With operators recording growth once again after a period of decline, now is the time for Kuwait to improve competition with the introduction of an independent regulatory body, according to new reports from BMI.
After two consecutive quarterly losses in H210, market leader Zain recorded positive growth in Q111, albeit muted with net additions of just 17,000 subscribers. Second-ranked Wataniya recorded its first ever quarterly subscriber net loss during Q111. Wataniya lost 21,000 subscribers or 1.2% of its subscriber base. The slow growth of Kuwait’s two biggest mobile operators since mid-2010 suggests that increasing saturation in the mobile market is resulting in slower growth. In future, mobile operators are likely to focus on revenue growth using higher value services. This will largely depend on the roll-out of mobile data networks and the migration of subscribers onto postpaid contracts.
Kuwait's three mobile operators are investing significantly in the roll-out of advanced data networks. However, only Zain seems to have succeeded in building a relatively large postpaid subscriber base.

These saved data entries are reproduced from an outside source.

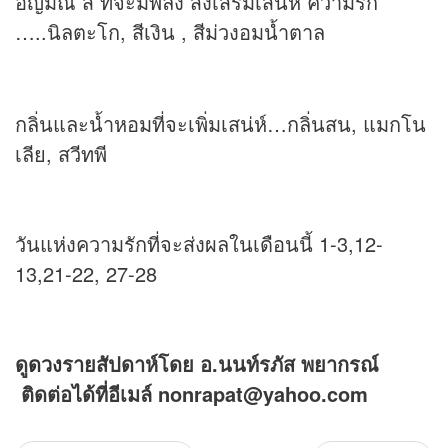
อัญมณี สี ที่จะมีพลัง ส่งเสริมเสน่ห์ ความรัก
…..นิลตะโก, สีเงิน , สีม่วงอมน้ำตาล
กลิ่นและน้ำหอมที่จะเพิ่มเสน่ห์…กลิ่นสน, แมกโน
เลีย, สวีทพี
วันแห่งความรักที่จะส่งผลในเดือนนี้ 1-3,12-
13,21-22, 27-28
ดู
ดวง
รายสัปดาห์โดย อ.นนท์รภัส พยากรณ์
ติดต่อได้ที่อีเมล์ nonrapat@yahoo.com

Wataniya's postpaid subscriber base contracted considerably between June 2010 and March 2011. Based on its value-led strategy, it is likely that third-ranked Viva's subscriber base is mainly prepaid.
Zain's superior subscriber mix is reflected in its high ARPU, which was US$51 at the end of Q111, one of the highest in the region. While competition between the three mobile operators and the saturating market are likely to increase downward pressure on ARPU, operators are expected to achieve ARPU stability through premium offerings and value-added services.
In June 2011 Kuwait's Ministry of Communications (MoC) urged local internet service providers (ISPs) to reduce their tariffs to boost competition in the sector. Further, the ministry's undersecretary, Abdulmuhsen al-Mazidi, said the MoC intends to resolve internet tariff-related issues soon.
However, greater competition is required in the internet and broadband sectors. The government revealed in November 2010 that it had suspended the issue of licences for new internet service providers (ISPs) until a separate telecoms regulator from the MoC could be established in the country. Currently, the interests of the MoC are in conflict as it is the sole provider of fixed line services. An independent regulatory body could be charged with granting licences and setting the relevant standards and conditions required to encourage greater competition.